Even if the quote is in context (it doesn't exist anywhere on the Web except for this article), the author is just setting up a straw man and looking for a name to attach to it. Who is John Kaplan? Is he the head of an influential peace movement? Is he an opinion leader for the left wing? Is he on the Democratic National Committee? No, he's an associate professor at the University of Florida, whose name turns up no significant hits when Googled with "holocaust" or "abu ghraib." But when you want to make people who are worried about Abu Ghraib look rabid and irrational, and send people away angry about how anti-American they are, this unrepresentative nobody makes a great pick.

1:15 AM  
Blogger Octavo Dia said...

You know, you have no evidence that John Kaplan disagrees with you. His own words quoted here don't say anything about Abu Ghraib.

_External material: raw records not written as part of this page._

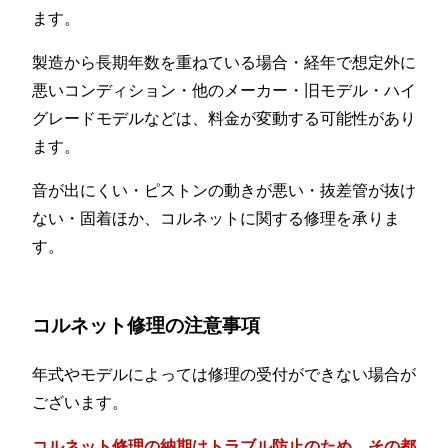
ます。
製造から長期年数を重ねている場合・経年で想定外に
悪いコンディション・他のメーカー・旧モデル・ハイ
グレードモデルなどは、料金が変動する可能性があり
ます。
音が出にくい・ピストンの動きが悪い・抜差管が抜け
ない・固着ほか、コルネットに関する修理を承りま
す。
コルネット修理の注意事項
年式やモデルによっては修理の受付ができない場合が
ございます。
コルネット修理の納期はトラブル防止のため、その都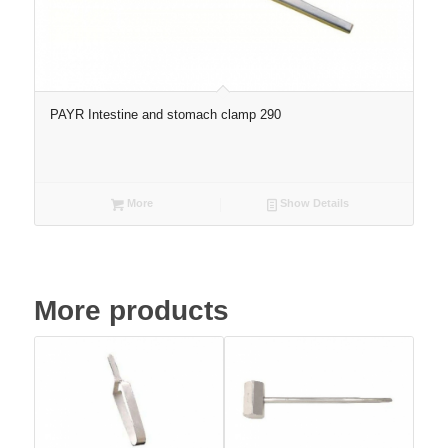
PAYR Intestine and stomach clamp 290
More
Show Details
More products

It depends on how you view paraphrase. I consider paraphrase to be as credible as a quotation because paraphrase requires considerably more care with regards to context and content. Quotations, thanks to technology, are a dime a dozen to "raiders".

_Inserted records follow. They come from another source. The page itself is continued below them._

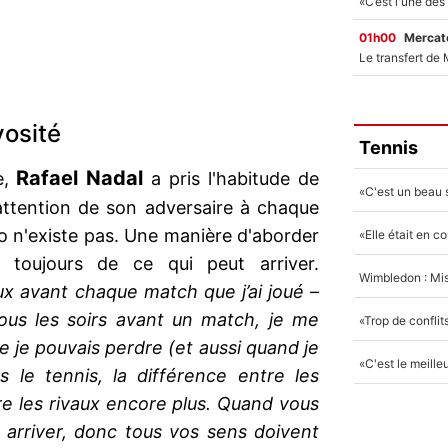
01h00
Mercato
vosité
Tennis
Rafael Nadal
e,
a pris l'habitude de
'attention de son adversaire à chaque
o n'existe pas. Une manière d'aborder
toujours de ce qui peut arriver.
ux avant chaque match que j’ai joué –
Tous les soirs avant un match, je me
 je pouvais perdre (et aussi quand je
s le tennis, la différence entre les
re les rivaux encore plus. Quand vous
t arriver, donc tous vos sens doivent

I count the Pulitzer prize as establishing his credibility with regards to images much more than his associate professorship.

3:20 AM  
Blogger Noumenon said...

I wrote to John Kaplan to ask if he was misquoted. It seems that he was, but his perspective must be quite different from mine because he is not upset about it. One thing I got wrong is that the guy who wrote the article seems to have been really trying to do responsible journalism -- there's a whole half hour interview behind those two sentences I thought were a cheap slam. Here's what Kaplan wrote me:

Thanks for asking. Actually, when interviewed by Mark Schwed, I was comparing the Abu Ghraib pix not to the holocaust at all, but to the recent high school yearbook pics published in Boynton Beach, FL. My point was that the pictures would be considered insensitive for many reasons, one being that they were published so soon after the similar looking pictures from Abu Ghraib were seen by the world.

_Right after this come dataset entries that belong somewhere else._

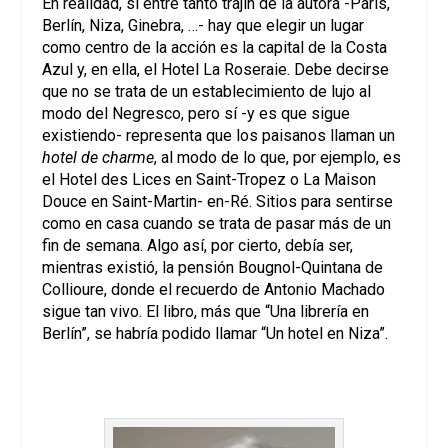
En realidad, si entre tanto trajín de la autora -París,
Berlín, Niza, Ginebra, …- hay que elegir un lugar
como centro de la acción es la capital de la Costa
Azul y, en ella, el Hotel La Roseraie. Debe decirse
que no se trata de un establecimiento de lujo al
modo del Negresco, pero sí -y es que sigue
existiendo- representa que los paisanos llaman un
hotel de charme
, al modo de lo que, por ejemplo, es
el Hotel des Lices en Saint-Tropez o La Maison
Douce en Saint-Martin- en-Ré. Sitios para sentirse
como en casa cuando se trata de pasar más de un
fin de semana. Algo así, por cierto, debía ser,
mientras existió, la pensión Bougnol-Quintana de
Collioure, donde el recuerdo de Antonio Machado
sigue tan vivo. El libro, más que “Una librería en
Berlín”, se habría podido llamar “Un hotel en Niza”.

If you could just let the readers of the blog know that the sentence or two published was all that was taken out a 30 minute interview, and that the point I was making was what I shared with you earlier, I'd appreciate it. I was in no way comparing the holocaust with the incident at Abu Ghraib, nor was I asked to.

3:21 AM  
Blogger Octavo Dia said...

I believe I have read about the picture he is referring to. It was in a Boynton Beach Florida highschool yearbook, in which an African American student is pictured with a leash around his neck. The leash is held by his white girlfriend and has the caption "Most Whipped". As in, p****-whipped. Offensive in itself, but many people derived racism from it.

You can find the picture here: Yearbook picture.